-------- Input data
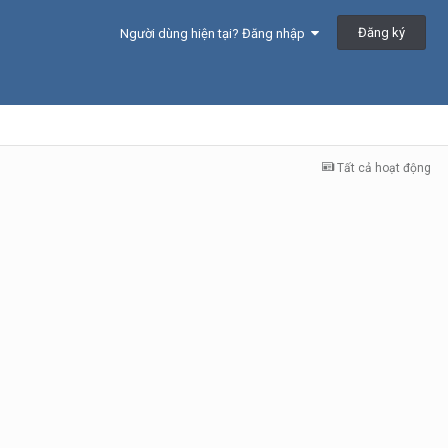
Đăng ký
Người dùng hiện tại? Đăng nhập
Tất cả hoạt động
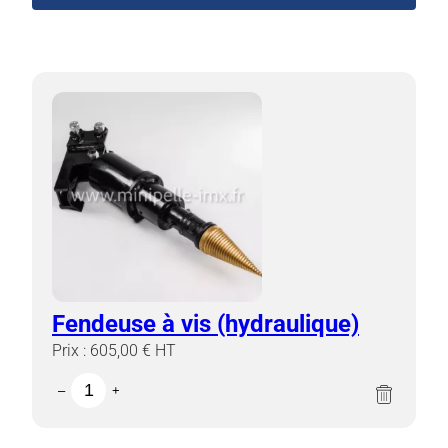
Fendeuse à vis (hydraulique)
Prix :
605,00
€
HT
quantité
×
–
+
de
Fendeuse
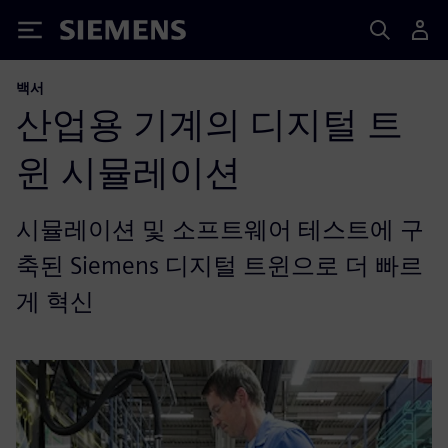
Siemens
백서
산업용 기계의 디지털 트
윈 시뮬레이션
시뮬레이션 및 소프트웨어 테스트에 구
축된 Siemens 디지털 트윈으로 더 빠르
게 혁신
----------------
- How to complete this task: Exactly the lines from the one containing "산업용 기계의 디지털 트" through the end of the listing above, inclusive, are to be written out, and no others.

- The answer:
산업용 기계의 디지털 트
윈 시뮬레이션
시뮬레이션 및 소프트웨어 테스트에 구
축된 Siemens 디지털 트윈으로 더 빠르
게 혁신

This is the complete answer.